01-26-2018 10:17 AM
I am working on a vi that will use an external switch(button) hooked up to digital in on a daq. when the button is pressed and held it starts recording the time until the button is released. The time is displayed on the front panel, when the button is released the last value is still displayed. When the button is pressed and held again it starts counting again from 0.
I am trying to make it so that after recording an amount of time, the value will be written to a text file. This file serves as a history backup in case the timer is restarted before the value can be written down. I need the values to be added to the next row in the file and not overwrite previous values. What is the best way to do this?
I've attached what I have so far which is the timing part. In place of the external switch I am using a switch on the front panel.
01-27-2018 04:10 PM
Have you looked at the File I/O functions? There are many formats you can use to output your data, but if you are doing "intermittent logging", formatting your value into a string that has "useful human-readable information" (such as "The value of the Frammistat on 1/27/2018 at 5:32 pm was 6.257") might be suitable.
The first question is "Do you want to open a file, add lines to it at various times, then close it, with a unique file being written for each run of the program", or do you want to have a "Frammistat Log File", open it when you have a value to write, write the value at the end of the file, and then close the file so its value will be preserved if your program crashes? You can do either, depending on how you open the file, whether or not you go to the end of the (already-existing) file before doing the write, etc.

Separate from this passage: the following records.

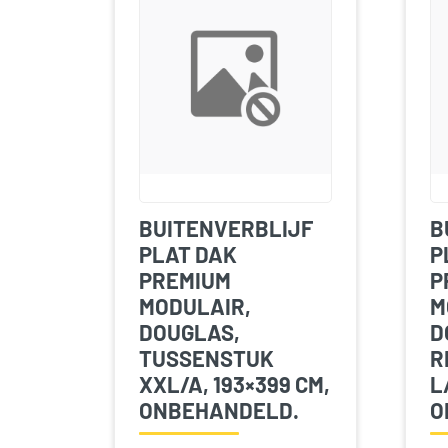
BUITENVERBLIJF
B
PLAT DAK
P
PREMIUM
P
MODULAIR,
M
DOUGLAS,
D
TUSSENSTUK
R
XXL/A, 193×399 CM,
L
ONBEHANDELD.
O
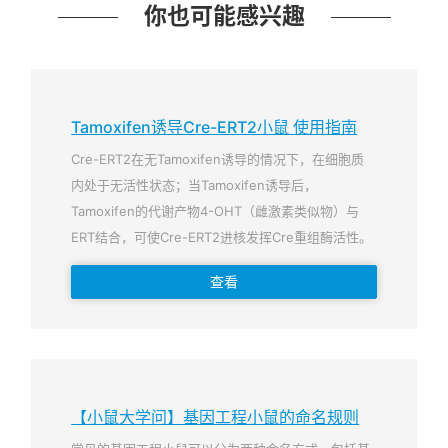
你也可能感兴趣
Tamoxifen诱导Cre-ERT2小鼠 使用指南
Cre-ERT2在无Tamoxifen诱导的情况下，在细胞质
内处于无活性状态；当Tamoxifen诱导后，
Tamoxifen的代谢产物4-OHT（雌激素类似物）与
ERT结合，可使Cre-ERT2进核发挥Cre重组酶活性。
查看
【小鼠大学问】基因工程小鼠的命名规则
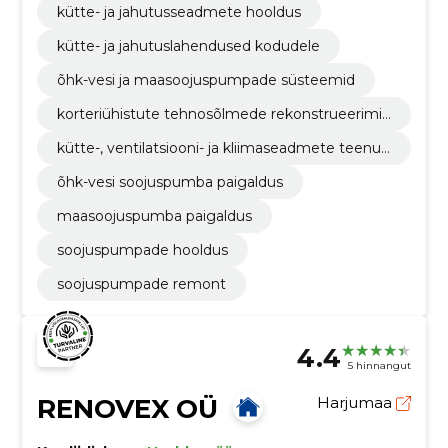
kütte- ja jahutusseadmete hooldus
kütte- ja jahutuslahendused kodudele
õhk-vesi ja maasoojuspumpade süsteemid
korteriühistute tehnosõlmede rekonstrueerimin
e
kütte-, ventilatsiooni- ja kliimaseadmete teenus
ed
õhk-vesi soojuspumba paigaldus
maasoojuspumba paigaldus
soojuspumpade hooldus
soojuspumpade remont
4.4
5 hinnangut
RENOVEX OÜ
Harjumaa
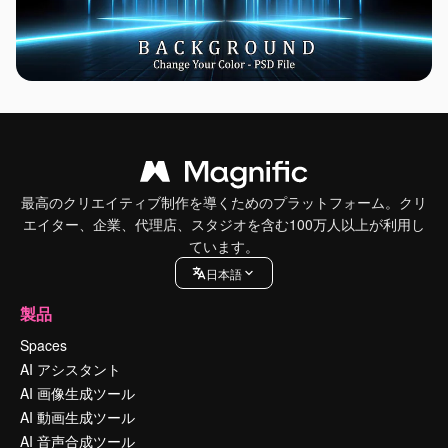
最高のクリエイティブ制作を導くためのプラットフォーム。クリ
エイター、企業、代理店、スタジオを含む100万人以上が利用し
ています。
日本語
製品
Spaces
AI アシスタント
AI 画像生成ツール
AI 動画生成ツール
AI 音声合成ツール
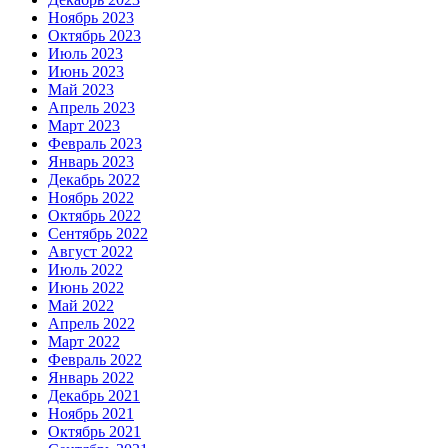
Ноябрь 2023
Октябрь 2023
Июль 2023
Июнь 2023
Май 2023
Апрель 2023
Март 2023
Февраль 2023
Январь 2023
Декабрь 2022
Ноябрь 2022
Октябрь 2022
Сентябрь 2022
Август 2022
Июль 2022
Июнь 2022
Май 2022
Апрель 2022
Март 2022
Февраль 2022
Январь 2022
Декабрь 2021
Ноябрь 2021
Октябрь 2021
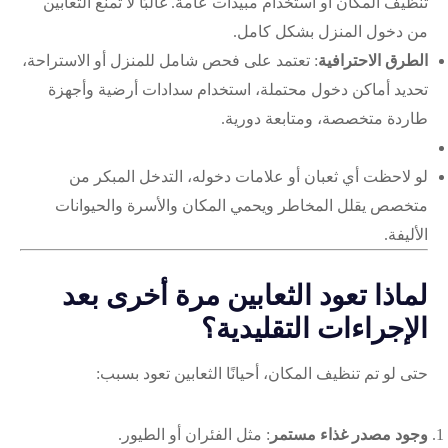
تنظيف المكان أو استخدام مبيدات عامة. غالبًا لا تمنع الثعابين
من دخول المنزل بشكل كامل.
الطرق الاحترافية
: تعتمد على فحص شامل للمنزل أو الاستراحة،
تحديد أماكن دخول محتملة، استخدام سدادات أرضية وأجهزة
طاردة متخصصة، ومتابعة دورية.
لو لاحظت أي ثعبان أو علامات دخوله، التدخل المبكر من
متخصص يقلل المخاطر ويحمي المكان والأسرة والحيوانات
الأليفة.
لماذا تعود الثعابين مرة أخرى بعد
الإجراءات التقليدية؟
حتى لو تم تنظيف المكان، أحيانًا الثعابين تعود بسبب:
وجود مصدر غذاء مستمر
: مثل الفئران أو الطيور.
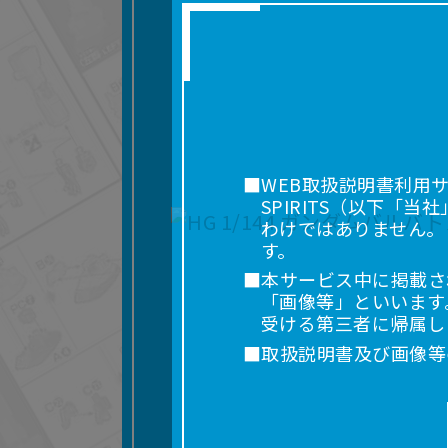
■WEB取扱説明書利用
SPIRITS（以下
わけではありません。
す。
■本サービス中に掲載さ
「画像等」といいます
受ける第三者に帰属し
■取扱説明書及び画像等
利用を含みます。）を
れに限りません。）す
■掲載している取扱説明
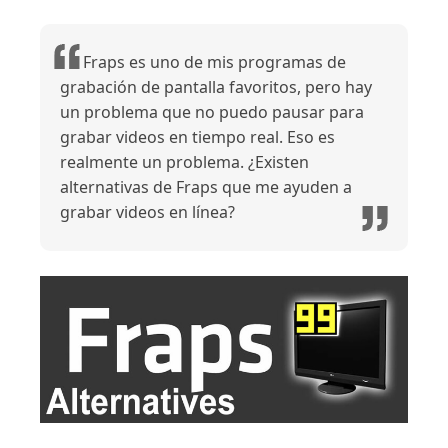
Fraps es uno de mis programas de
grabación de pantalla favoritos, pero hay
un problema que no puedo pausar para
grabar videos en tiempo real. Eso es
realmente un problema. ¿Existen
alternativas de Fraps que me ayuden a
grabar videos en línea?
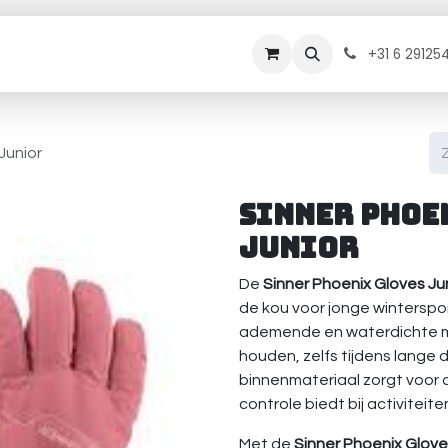
rhuur
Onderhoud
Diensten
Contact
B
+31 6 29125
Junior
Sinner Phoe
Junior
De
Sinner Phoenix Gloves Ju
de kou voor jonge wintersp
ademende en waterdichte m
houden, zelfs tijdens lange
binnenmateriaal zorgt voor c
controle biedt bij activiteit
Met de
Sinner Phoenix Glove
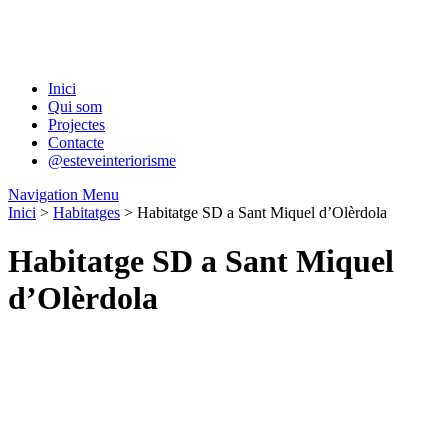
Inici
Qui som
Projectes
Contacte
@esteveinteriorisme
Navigation Menu
Inici
>
Habitatges
> Habitatge SD a Sant Miquel d’Olèrdola
Habitatge SD a Sant Miquel
d’Olèrdola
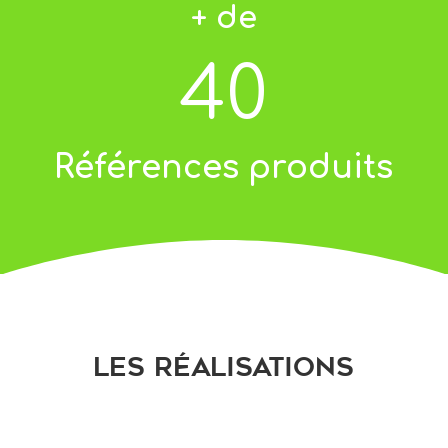
+ de
40
Références produits
Les réalisations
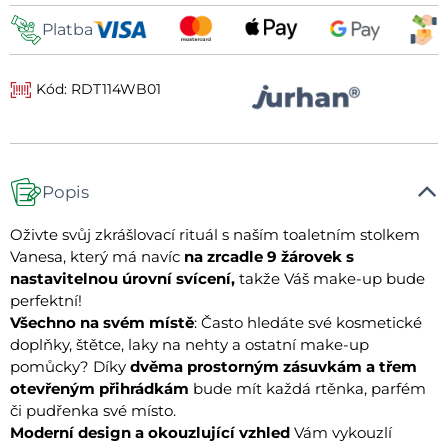
Platba
Kód: RDT114WB01
Popis
Oživte svůj zkrášlovací rituál s naším toaletním stolkem
Vanesa, který má navíc
na zrcadle 9 žárovek s
nastavitelnou úrovní svícení,
takže Váš make-up bude
perfektní!
Všechno na svém místě
: Často hledáte své kosmetické
doplňky, štětce, laky na nehty a ostatní make-up
pomůcky? Díky
dvěma prostorným zásuvkám a třem
otevřeným přihrádkám
bude mít každá rtěnka, parfém
či pudřenka své místo.
Moderní design a okouzlující vzhled
Vám vykouzlí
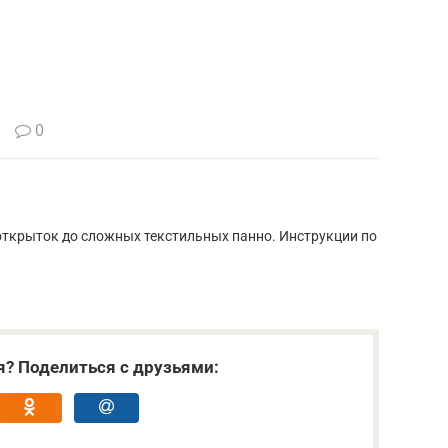
0
открыток до сложных текстильных панно. Инструкции по
я? Поделиться с друзьями:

Give it a try. Write a little test program that, say, writes values of random numbers once a second for 10 seconds, and see what you get. Recall that to be "human-readable" you need to write a Text file, and you need to write your data in String formats (it's tricky for humans to read the bits of a Dbl and have them make sense).
Bob Schor
01-29-2018 07:26 AM - edited 01-29-2018 07:28 AM
I want to open it when I have a value to write, write the value at the end of the file, and then close the file so its value will be preserved if my program crashes. what will be written is the date, time, and the station number. The tricky part is I am trying to figure out how to do this only when the signal goes from 1 to 0.

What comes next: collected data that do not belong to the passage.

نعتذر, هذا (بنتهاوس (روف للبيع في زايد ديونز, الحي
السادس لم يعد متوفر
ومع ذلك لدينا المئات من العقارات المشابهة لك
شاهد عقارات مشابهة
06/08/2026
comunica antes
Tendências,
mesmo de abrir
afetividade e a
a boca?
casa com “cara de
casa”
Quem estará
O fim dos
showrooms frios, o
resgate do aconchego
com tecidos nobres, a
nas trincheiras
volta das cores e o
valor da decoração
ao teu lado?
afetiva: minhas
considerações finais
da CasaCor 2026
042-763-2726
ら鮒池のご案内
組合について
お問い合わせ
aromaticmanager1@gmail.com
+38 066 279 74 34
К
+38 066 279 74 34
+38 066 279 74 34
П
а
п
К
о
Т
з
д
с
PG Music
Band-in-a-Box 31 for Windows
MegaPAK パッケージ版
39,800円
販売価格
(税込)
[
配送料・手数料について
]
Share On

Also there will be 30 similar inputs with their own timers that I would like to write to the same file. Right now I am working towards getting a single instance of this running but need to keep in mind that there need to be many more inputs eventually.
01-29-2018 08:07 AM
Open the file with the "Open or Create" option (so it will work both with a "first write" where no file-by-that-name exists and "append-write" where the file already exists), Get File Size (so you can "move to the end"), Set File Position (to move to the end), Write, and Close.
If you follow my suggestion to (at least, initially) write a Text file so that it is "human-readable" (and you can be sure you are doing it right), you need to make sure that you write an "end-of-string" (<CR><LF>, or \r\n) at the end so each entry stands on its own line. A simple way to do this (one I use) is to take the string (without the CR-LF) and pass it through "build array" -- writing an array of strings to a Text File writes each string on its own line!
To handle multiple timers writing independently to the same file (a situation I encountered last week), you can handle that with a Producer/Consumer architecture. Instead of passing your String to a "Write" sub-VI (that does the Open/GoTo End/Write/Close sequence), put it in a Queue (the Producer). The Consumer empties the Queue, creating an array of all the entries it finds (this can be a little tricky -- you can also simply take one element off the Queue) and sends this array to the Write sub-VI. This way, your "Producers" take almost no time to "write" their results (they're only putting it on a Queue), while your Consumer uses "free time" to do all of the file I/O (which should be pretty quick), letting the Queue "buffer" simultaneous requests (on a first-come, first-serve basis) from the 30 inputs you may eventually have.
Bob Schor
01-29-2018 08:16 AM - edited 01-29-2018 08:16 AM
You don't need to get the file size unless you care about it for some reason.
You can just set the file position to the end.
01-29-2018 08:20 AM
Thanks for the advice Bob,
How about when triggering it to write? I want it to write when the timer stops or right before it restarts. I was thinking of building a state machine for this. Is this an efficient way of doing this and how does that fit with the producer/consumer architecture?
01-29-2018 12:04 PM
State Machines are often a Good Idea. If you have a State that you enter when "Timer Off", or a State that you enter to "Turn Timer On", you could make it the "Producer" by having it put the String that you want written to the Log on the Log Queue (to the Consumer).
Bob Schor
01-29-2018 12:08 PM
As (almost) always, I completely agree with RavensFan. I was actually looking at a routine I use that uses File Size for an Error Log, which could get "hung" generating, say, a million errors and creating a humongous file. So I use the Size to decide "Is it time to panic?", but you don't need to go that route, and the "End" method is definitely easier (and probably faster).
Bob Schor
01-30-2018 10:13 AM
Ok so I have changed my timer into a state machine that goes from "off" to "on" when the button turns on. turning the switch off sends it from "on" to "write" then immediately back to "off". The "write" case concatenates the date/time station number and elapsed time and sends it to the queue. I then turned all that into a subvi.
This is my first time doing producer consumer and working with the queue functions. I mostly copied an example and everything seems to be working fine. If anyone has time to take a peak at it for any potential problems that would be great.